We are looking for an Information Security & Assurance Analyst to join our small team based at our Head Office in Basingstoke, Hampshire.
Reporting to the Information Security & Assurance Manager, you will play a key role in our information security activities, ensuring the confidentiality, integrity and availability of both the De La Rue's and our customers information security assets. You will be the first point of contact for routine, day to day enquires, and will be expected to give guidance and assurance to our employees, escalating to the Information Security & Assurance Manager where needed.
Key Responsibilities
- Act as the first point of contact for security-related queries from employees, customers, and third-party suppliers on matters of information security.
- Gather, monitor and process information relating to information security threats and analyse this to produce threat intelligence and identify corrective activity.
- Conduct regular risk assessments and organise vulnerability scans in line with Group Risk methodology.
- Organise penetration tests and coordinate remediation plans to address identified issues.
- Support investigations into information security incidents, ensuring timely reporting, escalation, and resolution.
- Support containment and recovery efforts to minimize impact and restore operations.
- Involved in business recovery programmes, where appropriate.
- Provide input and support during both internal and external audits.
- Plan and perform audits against customer, regulatory, ISO standards and policy requirements, including remote and overseas sites and suppliers when required.
- Communicate findings from internal and external audits to technical teams and ensure action plans are in place.
- Ensure all policies and procedures are regularly reviewed, tested, and aligned with compliance requirements. Be involved in the writing of new documentation as may be required.
- Remain up to date and fully conversant with key customer information security and assurance requirements.
- Deliver and /or organise security awareness training to individuals and groups, fostering a security-conscious culture. Monitor completions rates of training and escalate non-completion issues when required.

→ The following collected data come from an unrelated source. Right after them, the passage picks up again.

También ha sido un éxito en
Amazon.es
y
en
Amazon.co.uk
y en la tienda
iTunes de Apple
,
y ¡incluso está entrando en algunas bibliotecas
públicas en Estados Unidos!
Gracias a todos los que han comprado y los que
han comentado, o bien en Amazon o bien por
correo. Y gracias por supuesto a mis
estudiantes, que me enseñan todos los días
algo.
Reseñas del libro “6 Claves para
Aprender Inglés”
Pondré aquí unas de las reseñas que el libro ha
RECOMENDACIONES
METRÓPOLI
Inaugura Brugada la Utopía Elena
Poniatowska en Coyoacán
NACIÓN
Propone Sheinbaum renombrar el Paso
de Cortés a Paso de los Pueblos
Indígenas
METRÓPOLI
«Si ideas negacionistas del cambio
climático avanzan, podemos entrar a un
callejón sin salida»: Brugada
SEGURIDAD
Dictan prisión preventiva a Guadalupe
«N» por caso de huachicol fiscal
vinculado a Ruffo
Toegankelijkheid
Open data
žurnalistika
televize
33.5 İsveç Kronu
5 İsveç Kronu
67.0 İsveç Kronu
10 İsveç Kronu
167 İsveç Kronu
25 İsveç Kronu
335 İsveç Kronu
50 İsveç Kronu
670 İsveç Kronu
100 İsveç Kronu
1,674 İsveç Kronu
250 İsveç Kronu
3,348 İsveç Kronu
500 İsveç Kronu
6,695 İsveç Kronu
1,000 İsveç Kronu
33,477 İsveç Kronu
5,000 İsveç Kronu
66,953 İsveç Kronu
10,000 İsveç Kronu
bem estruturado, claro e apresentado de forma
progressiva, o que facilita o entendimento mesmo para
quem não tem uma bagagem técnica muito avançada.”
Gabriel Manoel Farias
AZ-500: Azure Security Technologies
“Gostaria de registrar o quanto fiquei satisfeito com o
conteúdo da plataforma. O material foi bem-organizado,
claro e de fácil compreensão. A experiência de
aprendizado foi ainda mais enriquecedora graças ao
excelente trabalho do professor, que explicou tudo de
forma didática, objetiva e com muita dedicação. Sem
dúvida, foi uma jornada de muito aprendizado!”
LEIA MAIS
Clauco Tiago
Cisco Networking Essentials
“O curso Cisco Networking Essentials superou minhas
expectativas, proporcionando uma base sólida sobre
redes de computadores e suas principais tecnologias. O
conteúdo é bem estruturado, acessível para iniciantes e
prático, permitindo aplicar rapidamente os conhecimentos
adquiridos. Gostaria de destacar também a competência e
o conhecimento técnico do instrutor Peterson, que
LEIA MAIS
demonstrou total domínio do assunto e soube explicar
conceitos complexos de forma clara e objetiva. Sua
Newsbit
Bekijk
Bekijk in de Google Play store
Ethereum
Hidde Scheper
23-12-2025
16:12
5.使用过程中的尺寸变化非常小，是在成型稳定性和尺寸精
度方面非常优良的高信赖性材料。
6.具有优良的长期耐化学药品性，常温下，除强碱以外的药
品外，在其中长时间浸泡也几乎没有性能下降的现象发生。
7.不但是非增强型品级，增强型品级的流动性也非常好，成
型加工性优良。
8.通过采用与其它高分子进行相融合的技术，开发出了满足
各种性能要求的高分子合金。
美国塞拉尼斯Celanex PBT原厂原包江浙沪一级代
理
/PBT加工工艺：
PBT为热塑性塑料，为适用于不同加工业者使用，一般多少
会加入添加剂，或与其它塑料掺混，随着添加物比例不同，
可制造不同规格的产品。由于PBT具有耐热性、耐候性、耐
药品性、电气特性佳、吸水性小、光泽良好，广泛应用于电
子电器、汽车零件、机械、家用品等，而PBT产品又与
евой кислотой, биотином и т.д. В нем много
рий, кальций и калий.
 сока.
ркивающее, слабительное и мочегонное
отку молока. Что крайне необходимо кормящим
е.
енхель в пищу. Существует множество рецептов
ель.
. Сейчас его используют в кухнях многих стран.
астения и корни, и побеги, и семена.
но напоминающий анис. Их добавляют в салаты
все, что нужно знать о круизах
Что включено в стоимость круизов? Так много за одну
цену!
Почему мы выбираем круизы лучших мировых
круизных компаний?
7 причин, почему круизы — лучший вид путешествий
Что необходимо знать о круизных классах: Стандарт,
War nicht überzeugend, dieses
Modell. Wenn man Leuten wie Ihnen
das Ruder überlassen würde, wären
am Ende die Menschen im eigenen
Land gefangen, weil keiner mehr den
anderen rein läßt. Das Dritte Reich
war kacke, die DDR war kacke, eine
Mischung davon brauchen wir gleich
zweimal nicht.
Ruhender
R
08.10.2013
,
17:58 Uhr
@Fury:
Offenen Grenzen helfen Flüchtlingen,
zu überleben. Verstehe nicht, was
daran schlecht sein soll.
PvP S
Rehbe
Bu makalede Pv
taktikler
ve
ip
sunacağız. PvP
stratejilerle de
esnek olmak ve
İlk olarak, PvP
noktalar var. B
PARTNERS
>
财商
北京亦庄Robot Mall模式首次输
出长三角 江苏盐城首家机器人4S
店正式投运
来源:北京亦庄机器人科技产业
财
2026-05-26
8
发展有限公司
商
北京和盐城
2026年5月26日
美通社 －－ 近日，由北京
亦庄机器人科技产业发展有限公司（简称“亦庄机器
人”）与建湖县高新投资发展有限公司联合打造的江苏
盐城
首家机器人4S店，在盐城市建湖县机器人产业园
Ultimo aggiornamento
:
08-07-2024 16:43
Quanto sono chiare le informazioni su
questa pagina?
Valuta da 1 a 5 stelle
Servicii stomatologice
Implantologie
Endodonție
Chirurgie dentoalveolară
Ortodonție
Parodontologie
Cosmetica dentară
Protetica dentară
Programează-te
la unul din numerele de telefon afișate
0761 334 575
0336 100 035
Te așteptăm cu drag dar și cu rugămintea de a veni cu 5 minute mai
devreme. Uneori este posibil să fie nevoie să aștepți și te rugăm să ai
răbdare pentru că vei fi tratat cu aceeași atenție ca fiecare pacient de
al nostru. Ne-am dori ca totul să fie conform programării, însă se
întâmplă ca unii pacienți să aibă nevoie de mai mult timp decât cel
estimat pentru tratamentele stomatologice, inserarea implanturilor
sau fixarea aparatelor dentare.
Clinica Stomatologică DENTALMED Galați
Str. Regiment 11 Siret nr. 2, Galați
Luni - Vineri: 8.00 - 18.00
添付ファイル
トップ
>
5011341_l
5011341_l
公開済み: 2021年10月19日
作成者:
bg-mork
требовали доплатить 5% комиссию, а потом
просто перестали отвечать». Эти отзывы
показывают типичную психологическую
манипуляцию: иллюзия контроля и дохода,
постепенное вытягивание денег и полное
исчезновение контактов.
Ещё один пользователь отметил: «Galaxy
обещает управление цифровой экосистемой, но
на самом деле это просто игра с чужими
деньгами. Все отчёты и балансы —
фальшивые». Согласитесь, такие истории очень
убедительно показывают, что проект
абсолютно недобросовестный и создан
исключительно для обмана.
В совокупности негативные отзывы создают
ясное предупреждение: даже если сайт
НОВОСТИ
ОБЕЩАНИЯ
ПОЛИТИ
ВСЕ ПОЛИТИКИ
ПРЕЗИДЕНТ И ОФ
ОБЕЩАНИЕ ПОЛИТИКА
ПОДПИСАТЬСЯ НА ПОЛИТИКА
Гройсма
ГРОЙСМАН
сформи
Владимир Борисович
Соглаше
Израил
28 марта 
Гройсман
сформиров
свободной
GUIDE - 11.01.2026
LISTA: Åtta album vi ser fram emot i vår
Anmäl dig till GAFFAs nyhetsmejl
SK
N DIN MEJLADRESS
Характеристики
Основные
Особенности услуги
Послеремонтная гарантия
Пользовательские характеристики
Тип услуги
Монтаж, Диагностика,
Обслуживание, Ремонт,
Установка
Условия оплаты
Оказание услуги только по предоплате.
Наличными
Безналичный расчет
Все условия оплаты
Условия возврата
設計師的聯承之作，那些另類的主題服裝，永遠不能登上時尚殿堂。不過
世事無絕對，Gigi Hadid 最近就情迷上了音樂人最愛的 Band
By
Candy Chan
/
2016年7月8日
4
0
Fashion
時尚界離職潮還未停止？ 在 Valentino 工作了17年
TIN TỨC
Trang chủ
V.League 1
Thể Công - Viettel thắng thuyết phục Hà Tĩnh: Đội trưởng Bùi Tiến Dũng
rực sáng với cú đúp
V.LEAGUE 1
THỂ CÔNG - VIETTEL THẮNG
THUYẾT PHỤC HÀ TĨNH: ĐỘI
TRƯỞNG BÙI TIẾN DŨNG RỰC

Collaborate with IT, software development, and business teams to embed information security into project lifecycles.
-
Contract type : Permanent
Working hours : 36.5 hours per week – Monday to Friday
Base Location : Basingstoke, Hampshire
Skills, Qualifications and Experience
- Experience of working within a general IT Service Desk, IT Security or Audit environment is advantageous.
- ISO 27001 Lead Auditor qualification highly advantageous, however training can be provided if suitable applicant does not already hold this qualification.
- Must be able to achieve UK Govt. Security Clearance
- Organised approach to tasks, with ability to prioritise activities.
- Have a keen attention to detail.
- Have a professional etiquette and demeanour to be able to represent the employer appropriately.
- Be able to travel domestically and internationally to perform duties of the role.
- Able to work as part of a small team, supporting ad-hoc tasks when required.
- Knowledge of risk assessment principles is desirable.
- General awareness of current technological trends and developments in the area of information security and data protection (technical and organisational measures).
- Awareness of general and security technology and standards, such as server security, firewalls networks, TCP/IP, encryption etc.